2025年8月12日
On 18 July 2025, the FCA published a consultation paper (CP25/23) on its proposed approach to regulating what is commonly known as Buy Now Pay Later (BNPL) and which is now to be referred to as deferred payment credit (DPC).
As a result of legislation published in May 2025 and made on 14 July 2025, from 15 July 2026 (Regulation Day), third party lenders offering DPC to finance purchases from a merchant will fall within the regulatory perimeter. This means they will need to become authorised and comply with the FCA rules and the applicable provisions of the Consumer Credit Act 1974 (CCA).
In this article, we take a look at the FCA's proposed regulatory framework and what firms need to do ahead of Regulation Day.

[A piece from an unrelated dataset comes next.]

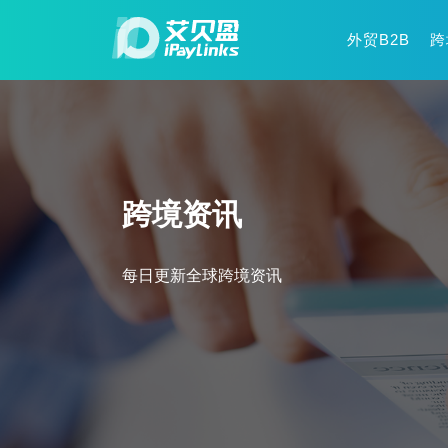
外贸B2B
跨
跨境资讯
每日更新全球跨境资讯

DPC refers to interest-free credit which finances the purchase of goods or services and is repayable in 12 or fewer instalments within 12 months. The FCA refers to the product as DPC as this is the name given to it in the legislation. BNPL, on the other hand, is already used in the FCA's Handbook to refer to regulated credit agreements with a product feature that gives the consumer a promotional period during which they are not charged interest.
The new regime will apply to lenders offering DPC to finance purchases from a merchant (third party lenders). Merchants offering their own DPC agreements directly will remain exempt from regulation as will brokers for DPC. In addition, following industry engagement, the government has confirmed that it is making amending legislation to ensure that merchants who broker DPC agreements and who are classified as domestic premises suppliers (ie businesses offering to sell or agree to sell goods or services in people's homes) will remain exempt from regulation. The FCA is consulting on the basis that the amending legislation will be in place to coincide with the regulation of DPC.
There are a small number of exemptions to the DPC regime, which are set out in the legislation and will be reflected in the FCA's perimeter guidance.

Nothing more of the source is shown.